WHAT IF YOU COULD CATCH A FALLING STAR?

Peekskill Meteorite
© AMNH/Jackie Beckett
FOR THOUSANDS OF YEARS, PEOPLE HAVE BEEN FASCINATED by streaks of light flashing across the night sky. These "shooting stars" are actually tiny grains of dust from space that burn up in Earth's atmosphere before reaching the ground. But hundreds of times a year, a rock called a meteorite survives the fiery trip from space and lands on Earth. A small fraction of these "fallen stars"really fallen rocksare recovered each year from around the globe.
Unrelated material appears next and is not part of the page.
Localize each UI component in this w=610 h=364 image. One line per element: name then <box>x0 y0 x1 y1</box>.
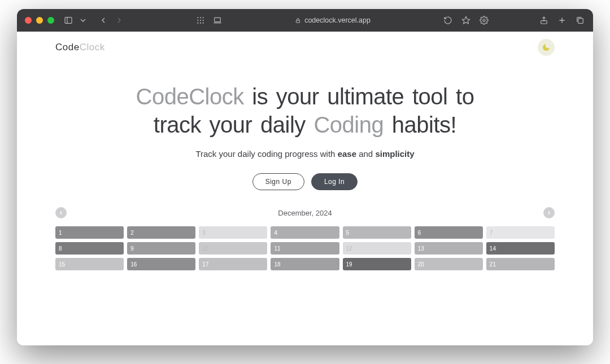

The vast majority of meteorites are pieces of asteroids, the small rocky bodies that orbit the Sun between Mars and Jupiter. And while meteorites are not from stars, they contain vital clues that help scientists understand how stars like our Sun formed and how planets, including Earth, took shape more than four billion years ago.
PEEKSKILL METEORITE: LOCAL IMPACT
FALLING JUST A SHORT DISTANCE FROM NEW YORK CITY, THIS METEORITE BECAME FAMOUS FOR ITS UNUSUAL LANDING.
On October 9, 1992, a brilliant fireball flashed over Peekskill, New York, startling fans at a high school football game. Nearby residents heard a terrific crash as a rock the size of a bowling ball dropped from the sky onto a parked Chevy Malibu, piercing the trunk and denting the driveway beneath it. Seconds after the crash, the stone was found near the car's crumpled trunk, still warm and smelling of sulfur.